First off, thank you everyone so much for the support ZenML has received since its release a few months ago. It has been a crazy ride for the core development team. Now, we are taking the time to absorb all the feedback we have receieved and are undergoing a major rehaul of ZenML. We will be releasing in the coming weeks a much slimmer, faster, and more production-ready version of ZenML soon!
If you are here as an existing user, or someone who is curious in what we are up to with the redesign, head over to the playground directory!
In the meanwhile, feel free to read the rest of the README and get an idea where ZenML fits in the whole MLOps space.
Ichi Wa Zen, Zen Wa Ichi.
ZenML is built for ML practitioners who are ramping up their ML workflows towards production. We built ZenML because we could not find an easy framework that translates the patterns observed in the research phase with Jupyter notebooks into a production-ready ML environment.

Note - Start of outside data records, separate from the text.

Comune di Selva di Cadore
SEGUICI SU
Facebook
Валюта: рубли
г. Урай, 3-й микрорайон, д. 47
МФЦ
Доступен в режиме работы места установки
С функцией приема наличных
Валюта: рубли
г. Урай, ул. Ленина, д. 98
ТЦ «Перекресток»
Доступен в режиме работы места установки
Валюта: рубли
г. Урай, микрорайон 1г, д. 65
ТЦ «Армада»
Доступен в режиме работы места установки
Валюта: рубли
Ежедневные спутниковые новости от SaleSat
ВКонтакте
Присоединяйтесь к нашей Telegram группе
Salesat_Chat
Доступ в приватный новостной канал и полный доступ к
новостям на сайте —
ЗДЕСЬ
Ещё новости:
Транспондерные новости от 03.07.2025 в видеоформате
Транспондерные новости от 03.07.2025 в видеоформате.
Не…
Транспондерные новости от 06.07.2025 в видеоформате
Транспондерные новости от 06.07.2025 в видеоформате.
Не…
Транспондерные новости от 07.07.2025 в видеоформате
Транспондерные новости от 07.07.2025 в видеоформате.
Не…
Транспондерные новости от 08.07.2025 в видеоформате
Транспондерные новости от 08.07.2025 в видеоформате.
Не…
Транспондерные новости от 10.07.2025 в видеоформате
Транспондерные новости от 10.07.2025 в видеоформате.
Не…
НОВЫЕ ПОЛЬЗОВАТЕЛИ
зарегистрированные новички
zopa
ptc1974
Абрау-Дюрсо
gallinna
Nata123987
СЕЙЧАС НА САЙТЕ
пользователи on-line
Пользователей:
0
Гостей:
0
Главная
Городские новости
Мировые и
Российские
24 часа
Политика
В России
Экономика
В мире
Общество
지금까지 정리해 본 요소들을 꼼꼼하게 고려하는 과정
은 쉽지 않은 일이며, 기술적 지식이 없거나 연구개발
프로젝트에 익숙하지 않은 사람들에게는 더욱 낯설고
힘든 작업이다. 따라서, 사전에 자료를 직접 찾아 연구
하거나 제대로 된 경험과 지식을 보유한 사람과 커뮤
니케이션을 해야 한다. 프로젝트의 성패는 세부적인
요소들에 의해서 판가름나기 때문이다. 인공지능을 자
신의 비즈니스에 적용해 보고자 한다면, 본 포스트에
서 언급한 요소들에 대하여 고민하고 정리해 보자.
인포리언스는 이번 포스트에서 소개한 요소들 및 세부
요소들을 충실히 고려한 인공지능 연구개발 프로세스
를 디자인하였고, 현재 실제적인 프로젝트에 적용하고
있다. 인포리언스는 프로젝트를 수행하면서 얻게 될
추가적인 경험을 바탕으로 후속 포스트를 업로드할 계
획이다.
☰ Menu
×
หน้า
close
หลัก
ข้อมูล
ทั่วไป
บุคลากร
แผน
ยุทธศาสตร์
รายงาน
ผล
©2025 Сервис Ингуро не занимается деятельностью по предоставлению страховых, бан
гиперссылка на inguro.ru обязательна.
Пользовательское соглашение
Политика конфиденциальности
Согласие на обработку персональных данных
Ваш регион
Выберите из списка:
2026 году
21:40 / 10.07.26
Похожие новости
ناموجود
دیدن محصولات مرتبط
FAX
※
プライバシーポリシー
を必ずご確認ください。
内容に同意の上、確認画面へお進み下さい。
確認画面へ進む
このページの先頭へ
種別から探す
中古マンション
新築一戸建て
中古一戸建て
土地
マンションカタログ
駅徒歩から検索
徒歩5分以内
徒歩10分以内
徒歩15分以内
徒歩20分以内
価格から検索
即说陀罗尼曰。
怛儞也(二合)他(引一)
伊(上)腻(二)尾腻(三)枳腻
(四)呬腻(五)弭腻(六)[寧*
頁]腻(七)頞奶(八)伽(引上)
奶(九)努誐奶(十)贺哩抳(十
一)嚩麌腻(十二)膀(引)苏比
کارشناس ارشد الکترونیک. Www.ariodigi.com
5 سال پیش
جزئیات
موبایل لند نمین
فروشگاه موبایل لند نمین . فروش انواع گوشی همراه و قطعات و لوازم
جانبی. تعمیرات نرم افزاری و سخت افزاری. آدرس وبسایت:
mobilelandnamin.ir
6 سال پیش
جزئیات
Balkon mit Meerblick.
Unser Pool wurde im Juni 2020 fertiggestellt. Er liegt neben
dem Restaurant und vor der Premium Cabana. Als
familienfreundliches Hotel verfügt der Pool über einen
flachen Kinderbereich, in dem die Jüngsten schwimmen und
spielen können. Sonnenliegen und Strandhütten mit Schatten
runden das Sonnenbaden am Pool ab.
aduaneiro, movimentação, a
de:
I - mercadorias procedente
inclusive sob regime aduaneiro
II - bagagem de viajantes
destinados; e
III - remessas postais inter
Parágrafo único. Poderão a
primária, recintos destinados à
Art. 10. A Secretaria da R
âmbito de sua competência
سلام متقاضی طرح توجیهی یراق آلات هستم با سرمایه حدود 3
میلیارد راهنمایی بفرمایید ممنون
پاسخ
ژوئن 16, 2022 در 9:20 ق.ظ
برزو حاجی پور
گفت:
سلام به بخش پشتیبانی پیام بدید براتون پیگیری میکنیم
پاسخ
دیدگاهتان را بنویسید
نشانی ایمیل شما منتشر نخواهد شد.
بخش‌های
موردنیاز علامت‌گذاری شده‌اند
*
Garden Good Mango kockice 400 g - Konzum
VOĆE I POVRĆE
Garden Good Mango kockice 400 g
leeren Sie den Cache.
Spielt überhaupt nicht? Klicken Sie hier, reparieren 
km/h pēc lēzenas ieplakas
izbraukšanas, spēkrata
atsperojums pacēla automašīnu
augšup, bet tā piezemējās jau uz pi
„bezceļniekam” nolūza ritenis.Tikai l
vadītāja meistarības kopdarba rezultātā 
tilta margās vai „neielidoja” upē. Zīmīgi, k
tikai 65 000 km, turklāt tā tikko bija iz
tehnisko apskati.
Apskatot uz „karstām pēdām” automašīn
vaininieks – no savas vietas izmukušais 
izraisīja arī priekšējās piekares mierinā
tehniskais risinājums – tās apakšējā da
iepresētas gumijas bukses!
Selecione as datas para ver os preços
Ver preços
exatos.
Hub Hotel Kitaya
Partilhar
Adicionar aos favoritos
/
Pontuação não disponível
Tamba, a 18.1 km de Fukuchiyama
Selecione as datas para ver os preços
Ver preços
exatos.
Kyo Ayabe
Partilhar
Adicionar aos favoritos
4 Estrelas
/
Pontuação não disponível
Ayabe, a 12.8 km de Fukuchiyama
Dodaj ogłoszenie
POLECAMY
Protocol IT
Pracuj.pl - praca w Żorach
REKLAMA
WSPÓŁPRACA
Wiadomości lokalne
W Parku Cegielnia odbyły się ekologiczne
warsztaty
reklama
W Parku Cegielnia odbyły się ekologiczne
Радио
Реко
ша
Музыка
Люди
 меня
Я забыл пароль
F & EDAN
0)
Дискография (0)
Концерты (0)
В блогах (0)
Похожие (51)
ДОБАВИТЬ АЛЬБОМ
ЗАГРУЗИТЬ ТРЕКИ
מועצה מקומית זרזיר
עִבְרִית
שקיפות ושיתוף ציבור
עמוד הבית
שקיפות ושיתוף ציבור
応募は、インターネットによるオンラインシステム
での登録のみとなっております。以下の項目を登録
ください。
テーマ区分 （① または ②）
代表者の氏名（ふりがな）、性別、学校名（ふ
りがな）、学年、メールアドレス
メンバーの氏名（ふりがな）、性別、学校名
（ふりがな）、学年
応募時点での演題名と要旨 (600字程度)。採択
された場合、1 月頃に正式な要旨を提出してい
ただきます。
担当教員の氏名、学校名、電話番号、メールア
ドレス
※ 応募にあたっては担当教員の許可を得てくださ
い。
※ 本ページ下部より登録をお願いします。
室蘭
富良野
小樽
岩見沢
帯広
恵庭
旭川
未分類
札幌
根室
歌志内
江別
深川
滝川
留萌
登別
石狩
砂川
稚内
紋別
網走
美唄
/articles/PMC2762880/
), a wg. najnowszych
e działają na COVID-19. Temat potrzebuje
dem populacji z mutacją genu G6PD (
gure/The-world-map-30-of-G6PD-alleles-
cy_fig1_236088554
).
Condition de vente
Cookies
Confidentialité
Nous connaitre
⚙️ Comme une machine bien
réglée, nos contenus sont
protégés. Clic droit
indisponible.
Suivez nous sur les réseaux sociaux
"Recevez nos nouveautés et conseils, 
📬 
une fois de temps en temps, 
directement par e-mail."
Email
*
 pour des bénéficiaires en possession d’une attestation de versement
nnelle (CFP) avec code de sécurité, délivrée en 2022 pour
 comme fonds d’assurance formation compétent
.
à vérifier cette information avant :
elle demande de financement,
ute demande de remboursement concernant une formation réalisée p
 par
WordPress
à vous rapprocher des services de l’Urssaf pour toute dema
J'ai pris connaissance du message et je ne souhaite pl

Here is what's hard to replicate in production:
- It's hard to version data, code, configuration, and models.
- It's difficult to reproduce experiments across environments.
- There is no gold-standard to organize ML code and manage technical debt as complexity grows.
- It's a struggle to establish a reliable link between training and deployment.
- It's arduous to track metadata and artifacts that are produced.
ZenML is not here to replace the great tools that solve the individual problems above. Rather, it uses them as integrations to expose a coherent, simple path to getting any ML model in production.
ZenML is an extensible, open-source MLOps framework for creating production-ready Machine Learning pipelines - in a simple way.
A user of ZenML is asked to break down their ML development into individual Steps, each representing an individual task in the ML development process. A sequence of steps put together is a Pipeline. Each pipeline contains a Datasource, which represents a snapshot of a versioned dataset in time. Lastly, every pipeline (and indeed almost every step) can run in Backends, that specify how and where a step is executed.
By developing in pipelines, ML practitioners give themselves a platform to transition from research to production from the very beginning, and are also helped in the research phase by the powerful automations introduced by ZenML.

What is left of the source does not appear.